Low energy bond is that bond which on hydrolysis gives energy less than 4000 calories.
Examples of low energy bonds include:
i- Ester bonds in lipids
ii- Glycosidic bonds in carbohydrates
iii- Peptide bonds in proteins
iv- Phosphate ester bond in glucose 6 phosphate and fructose 6 phosphate.
High Energy Compounds
They are compounds that contain one or more high-energy bonds.
High-energy bond is that bond which on hydrolysis gives energy more than 7000 calories.
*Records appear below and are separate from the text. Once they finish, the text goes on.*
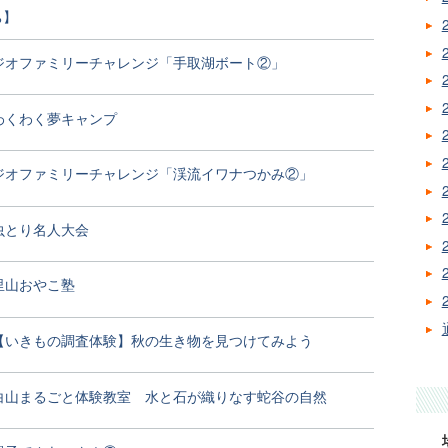
ち】
ジオファミリーチャレンジ「手取湖ボート②」
わくわく夢キャンプ
ジオファミリーチャレンジ「渓流イワナつかみ②」
虫とり名人大会
里山おやこ塾
【いきもの調査体験】秋の生き物を見つけてみよう
白山まるごと体験教室 水と石が織りなす蛇谷の自然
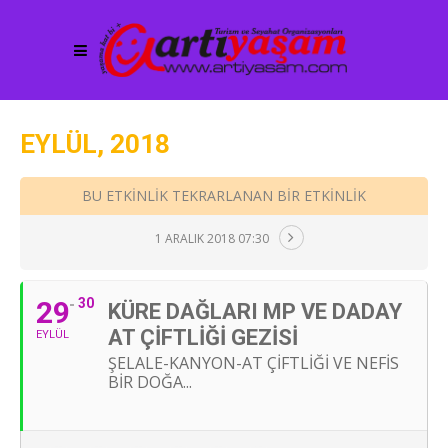
EYLÜL, 2018
BU ETKINLIK TEKRARLANAN BIR ETKINLIK
1 ARALIK 2018 07:30
29
30
KÜRE DAĞLARI MP VE DADAY
AT ÇIFTLIĞI GEZISI
EYLÜL
ŞELALE-KANYON-AT ÇIFTLIĞI VE NEFIS
BIR DOĞA...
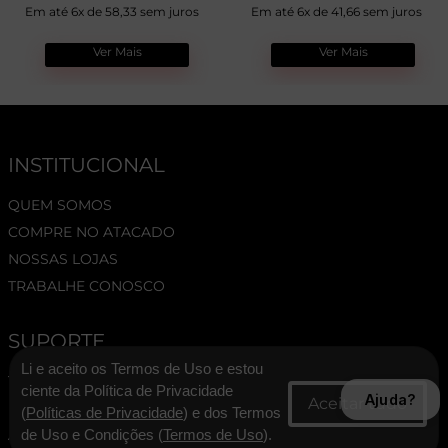
Em até 6x de 58,33 sem juros
Em até 6x de 41,66 sem juros
Ver Mais
Ver Mais
INSTITUCIONAL
QUEM SOMOS
COMPRE NO ATACADO
NOSSAS LOJAS
TRABALHE CONOSCO
SUPORTE
Li e aceito os Termos de Uso e estou
TERMOS E CONDIÇÕES
ciente da Política de Privacidade
Ajuda?
POLÍTICA DE PRIVACIDADE
(
Políticas de Privacidade
) e dos Termos
ASSESSORIA DE IMPRENSA
de Uso e Condições (
Termos de Uso
).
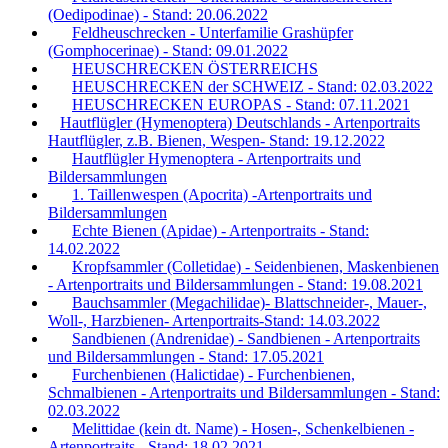
(Oedipodinae) - Stand: 20.06.2022
Feldheuschrecken - Unterfamilie Grashüpfer
(Gomphocerinae) - Stand: 09.01.2022
HEUSCHRECKEN ÖSTERREICHS
HEUSCHRECKEN der SCHWEIZ - Stand: 02.03.2022
HEUSCHRECKEN EUROPAS - Stand: 07.11.2021
Hautflügler (Hymenoptera) Deutschlands - Artenportraits
Hautflügler, z.B. Bienen, Wespen- Stand: 19.12.2022
Hautflügler Hymenoptera - Artenportraits und
Bildersammlungen
1. Taillenwespen (Apocrita) -Artenportraits und
Bildersammlungen
Echte Bienen (Apidae) - Artenportraits - Stand:
14.02.2022
Kropfsammler (Colletidae) - Seidenbienen, Maskenbienen
- Artenportraits und Bildersammlungen - Stand: 19.08.2021
Bauchsammler (Megachilidae)- Blattschneider-, Mauer-,
Woll-, Harzbienen- Artenportraits-Stand: 14.03.2022
Sandbienen (Andrenidae) - Sandbienen - Artenportraits
und Bildersammlungen - Stand: 17.05.2021
Furchenbienen (Halictidae) - Furchenbienen,
Schmalbienen - Artenportraits und Bildersammlungen - Stand:
02.03.2022
Melittidae (kein dt. Name) - Hosen-, Schenkelbienen -
Artenportraits - Stand: 18.02.2021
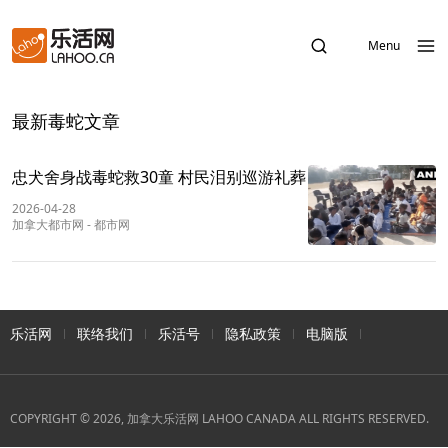
Menu
最新毒蛇文章
忠犬舍身战毒蛇救30童 村民泪别巡游礼葬
2026-04-28
加拿大都市网
-
都市网
乐活网
联络我们
乐活号
隐私政策
电脑版
COPYRIGHT © 2026, 加拿大乐活网 LAHOO CANADA ALL RIGHTS RESERVED.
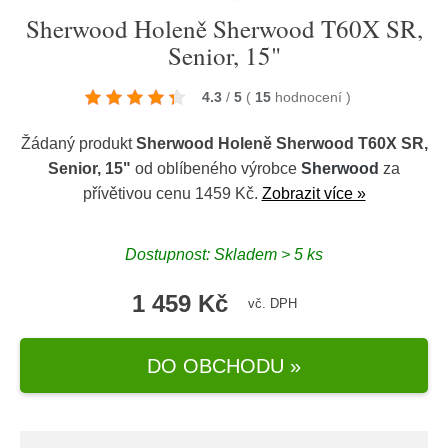
Sherwood Holeně Sherwood T60X SR,
Senior, 15"
4.3
/
5
(
15
hodnocení
)
Žádaný produkt
Sherwood Holeně Sherwood T60X SR,
Senior, 15"
od oblíbeného výrobce
Sherwood
za
přívětivou cenu 1459 Kč.
Zobrazit více »
Dostupnost: Skladem > 5 ks
1 459 Kč
vč. DPH
DO OBCHODU »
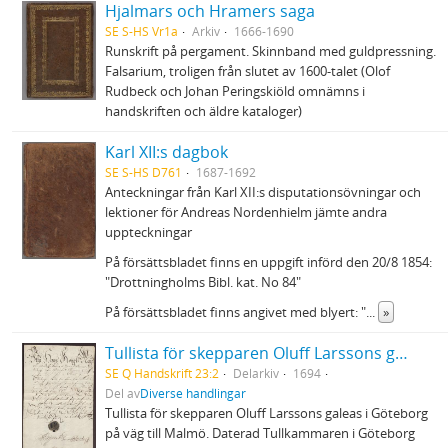
Hjalmars och Hramers saga
SE S-HS Vr1a
Arkiv
1666-1690
Runskrift på pergament. Skinnband med guldpressning.
Falsarium, troligen från slutet av 1600-talet (Olof
Rudbeck och Johan Peringskiöld omnämns i
handskriften och äldre kataloger)
Karl XII:s dagbok
SE S-HS D761
1687-1692
Anteckningar från Karl XII:s disputationsövningar och
lektioner för Andreas Nordenhielm jämte andra
uppteckningar
På försättsbladet finns en uppgift införd den 20/8 1854:
"Drottningholms Bibl. kat. No 84"
På försättsbladet finns angivet med blyert: "
...
»
Tullista för skepparen Oluff Larssons galeas
SE Q Handskrift 23:2
Delarkiv
1694
Del av
Diverse handlingar
Tullista för skepparen Oluff Larssons galeas i Göteborg
på väg till Malmö. Daterad Tullkammaren i Göteborg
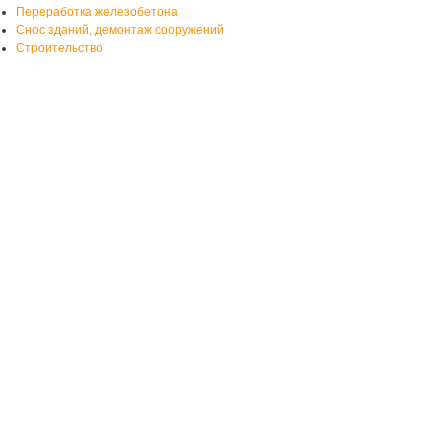
Переработка железобетона
Снос зданий, демонтаж сооружений
Строительство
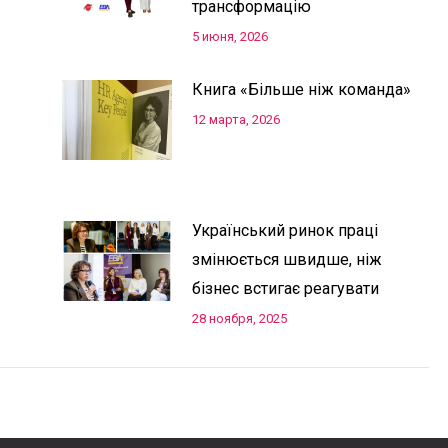
трансформацію
5 июня, 2026
Книга «Більше ніж команда»
12 марта, 2026
Український ринок праці
змінюється швидше, ніж
бізнес встигає реагувати
28 ноября, 2025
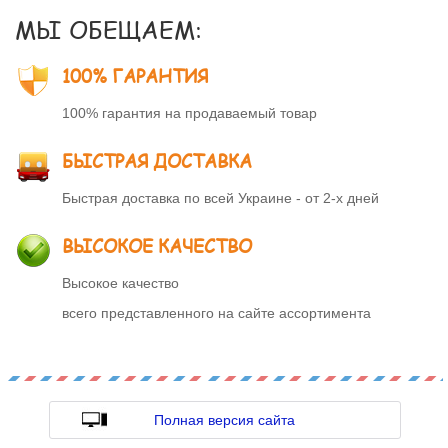
МЫ ОБЕЩАЕМ:
100% ГАРАНТИЯ
100% гарантия на продаваемый товар
БЫСТРАЯ ДОСТАВКА
Быстрая доставка по всей Украине - от 2-х дней
ВЫСОКОЕ КАЧЕСТВО
Высокое качество
всего представленного на сайте ассортимента
Полная версия сайта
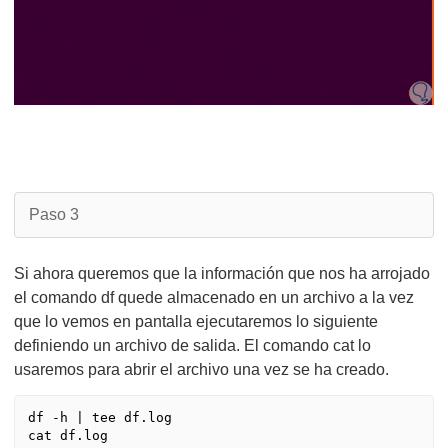
Paso 3
Si ahora queremos que la información que nos ha arrojado
el comando df quede almacenado en un archivo a la vez
que lo vemos en pantalla ejecutaremos lo siguiente
definiendo un archivo de salida. El comando cat lo
usaremos para abrir el archivo una vez se ha creado.
df -h | tee df.log

cat df.log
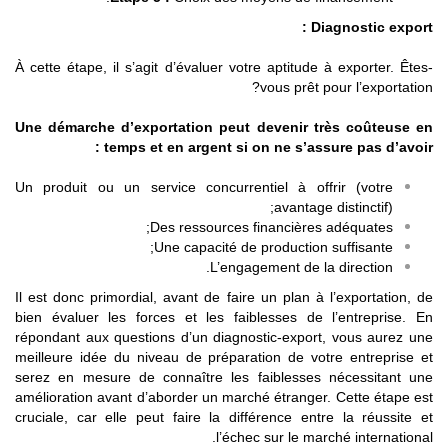
Diagnostic export :
À cette étape, il s’agit d’évaluer votre aptitude à exporter. Êtes-
vous prêt pour l’exportation?
Une démarche d’exportation peut devenir très coûteuse en
temps et en argent si on ne s’assure pas d’avoir :
Un produit ou un service concurrentiel à offrir (votre
avantage distinctif);
Des ressources financières adéquates;
Une capacité de production suffisante;
L’engagement de la direction.
Il est donc primordial, avant de faire un plan à l’exportation, de
bien évaluer les forces et les faiblesses de l’entreprise. En
répondant aux questions d’un diagnostic-export, vous aurez une
meilleure idée du niveau de préparation de votre entreprise et
serez en mesure de connaître les faiblesses nécessitant une
amélioration avant d’aborder un marché étranger. Cette étape est
cruciale, car elle peut faire la différence entre la réussite et
l’échec sur le marché international.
Types of High Energy Bonds
High energy bonds may be classified into:
A- High energy phosphate bonds
B- High energy sulfur bonds
A- High Energy Phosphate Bonds
1- Pyrophosphate bond which occurs in ATP, GTP and CTP, ADP, GDP, CDP and UDP.
2- Carboxyl phosphate bond that occurs in 1,3 diphosphoglycerate
3- Enol phosphate bond that occurs in phosphoenol pyruvic acid
4- Guanidine phosphate that occurs in creatine phosphate and arginine phosphate
B- High Energy Sulfur Bonds
1- Thioester bonds present in acetyl CoA (active acetate) and succinyl CoA (activate
succinate).
2- Sulfur bond in active methionine (S-adenosyl methionine)
3- Sulfur bond in active sulfate (PAPS, phospho-adenosyl-phospho-sulfate).